At the Super Sprint Race Weekend, in Runaway Bay, Queensland, we caught up with a driving force of triathlon in the town of Orange, New South Wales. Philip Tudor, President of the Orange Cycle and Triathlon Club.
Orange is rich in the history of triathlon and it’s the stage for the 2019 Triathlon NSW Club Championships.
The town community embraces triathlon and while the sport is known as an individual sport, the club environment is anything but. It encompasses a friendly and welcoming feel and offers sessions, programs and races for all ages and abilities.
Read on to learn more about the triathlon scene in Orange, New South Wales, what inspired Philip Tudor into the sport and how much emphasis the club places on pathway programs for junior triathletes.
“We are up for a week’s holiday with the family and here to watch the races. It’s the first time here at Runaway Bay for my son Thomas.”
How much value do you put on junior development and pathways to success?
“It’s really important. As this is Tom’s choice of sport, the pathway is fantastic. We get a lot of education as a parent. As we go to different levels, we meet a lot of different coaches and explaining fantastic stuff to us about how the pathway works and how the kids are progressing.”
How do weekends such as the Super Sprint Race Weekend promote comradery and help with development for the juniors?
Weekends like this, as athletes as they develop the comradery. From a kids point of view, weekends like these are fantastic and as a parent, we run into people all the time now that we meet through the sport and we always catch up. “
How motivated is your son in the sport?
“Tom loves it. He plays other sport in the winter but at the moment, he loves triathlon.”

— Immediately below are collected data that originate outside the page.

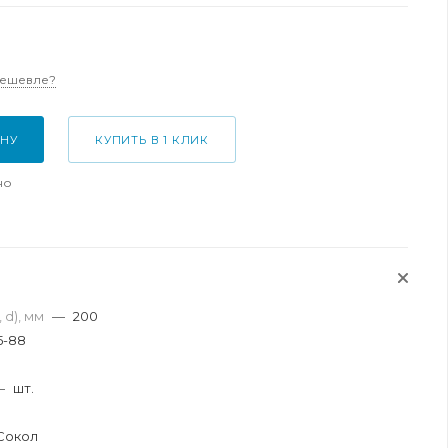
дешевле?
ИНУ
КУПИТЬ В 1 КЛИК
но
 d), мм
—
200
5-88
я
—
шт.
Сокол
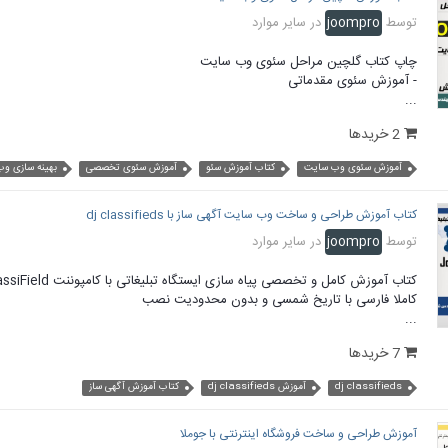
توسط
joompro
در
سایر موارد
چاپ کتاب گلچین مراحل سئوی وب سایت
- آموزش سئوی مقدماتی
...
2 خریدها
آموزش سئوی وب سایت
کتاب آموزش سئو
آموزش سئوی تخصصی
بهینه سازی و
کتاب آموزش طراحی و ساخت وب سایت آگهی ساز با dj classifieds
توسط
joompro
در
سایر موارد
کتاب آموزش کامل و تخصصی پیاه سازی ایستگاه تبلیغاتی با کامپوننت Dj-ClassiField
کاملا فارسی با تاریخ شمسی و بدون محدودیت نصب
...
7 خریدها
dj classifieds
آموزش dj classifieds
کتاب آموزش آگهی ساز
آموزش طراحی و ساخت فروشگاه اینترنتی با جوملا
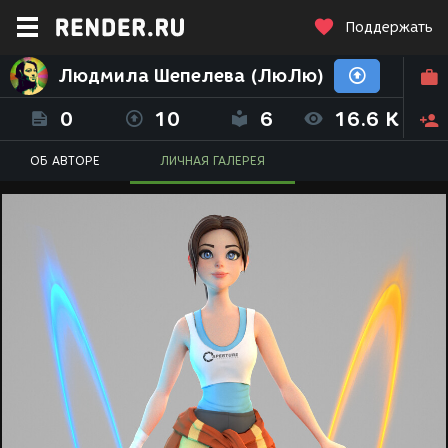
Поддержать
Людмила Шепелева (ЛюЛю)
0
10
6
16.6 K
ОБ АВТОРЕ
ЛИЧНАЯ ГАЛЕРЕЯ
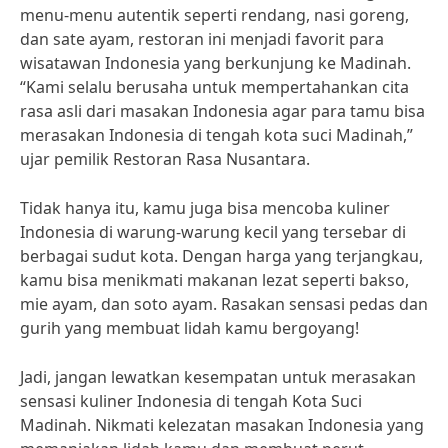
menu-menu autentik seperti rendang, nasi goreng,
dan sate ayam, restoran ini menjadi favorit para
wisatawan Indonesia yang berkunjung ke Madinah.
“Kami selalu berusaha untuk mempertahankan cita
rasa asli dari masakan Indonesia agar para tamu bisa
merasakan Indonesia di tengah kota suci Madinah,”
ujar pemilik Restoran Rasa Nusantara.
Tidak hanya itu, kamu juga bisa mencoba kuliner
Indonesia di warung-warung kecil yang tersebar di
berbagai sudut kota. Dengan harga yang terjangkau,
kamu bisa menikmati makanan lezat seperti bakso,
mie ayam, dan soto ayam. Rasakan sensasi pedas dan
gurih yang membuat lidah kamu bergoyang!
Jadi, jangan lewatkan kesempatan untuk merasakan
sensasi kuliner Indonesia di tengah Kota Suci
Madinah. Nikmati kelezatan masakan Indonesia yang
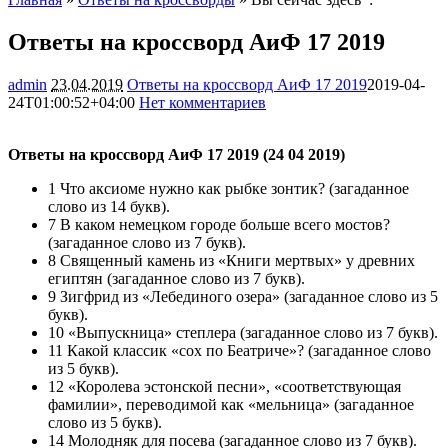
Ответы на кроссворд АиФ 17 2019
admin
23.04.2019
Ответы на кроссворд АиФ 17 2019
2019-04-
24T01:00:52+04:00
Нет комментариев
3632
Ответы на кроссворд АиФ 17 2019 (24 04 2019)
1 Что аксиоме нужно как рыбке зонтик? (загаданное
слово из 14 букв).
7 В каком немецком городе больше всего мостов?
(загаданное слово из 7 букв).
8 Священный камень из «Книги мертвых» у древних
египтян (загаданное слово из 7 букв).
9 Зигфрид из «Лебединого озера» (загаданное слово из 5
букв).
10 «Выпускница» степлера (загаданное слово из 7 букв).
11 Какой классик «сох по Беатриче»? (загаданное слово
из 5 букв).
12 «Королева эстонской песни», «соответствующая
фамилии», переводимой как «мельница» (загаданное
слово из 5 букв).
14 Молодняк для посева (загаданное слово из 7 букв).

What inspired you into triathlon?
“Being a fat dad at 35-years-of-age. I was always a runner as a kid. Had a bike. Ran. Limited swimming. I grew up in Dubbo and we had some triathlons and back then it was always Olympic distance and that’s all there was on offer. They had a couple of triathlons in Dubbo and I always say on the sides and thought to myself that one day I would love to do that but just never got motivated and always thought it was too far and too much training.
“We ended up in Mudgee and started out in triathlon there and then moved to Orange, which has always been a fantastic sporting town with the sport of triathlon and picked it up there. I have now been in the sport for close to 15-years now.”
Orange is known for having a strong community which embraces triathlon, what’s it like?
“We’ve got some really strong families at the moment and over the years it’s been the same. We treat it as a family based sport so we race for 5-year-olds to 70-year-olds. All different distances, all different times. We have some serious races but a lot of the races are looped courses so you choose what you want to do. Anyone can choose their distance. That’s how it suits all ages and abilities.”
As President of the Orange Cycle and Triathlon Club, what has triathlon given you?
“The sport has given me our lifestyle with our family. It takes us everywhere. I have been over to Canada, just up on the Gold Coast for the ITU World Triathlon Grand Final. All our holidays revolve around triathlon.”
Why join a triathlon club?
“Joining a club, well it’s our bread and better, it’s where the pathway starts, especially with our junior base. I can understand adults don’t join clubs but I don’t why they wouldn’t because of the comradery. It is an individual sport but if you can get a squad, it becomes more than that, you’re training with others and it’s fantastic.”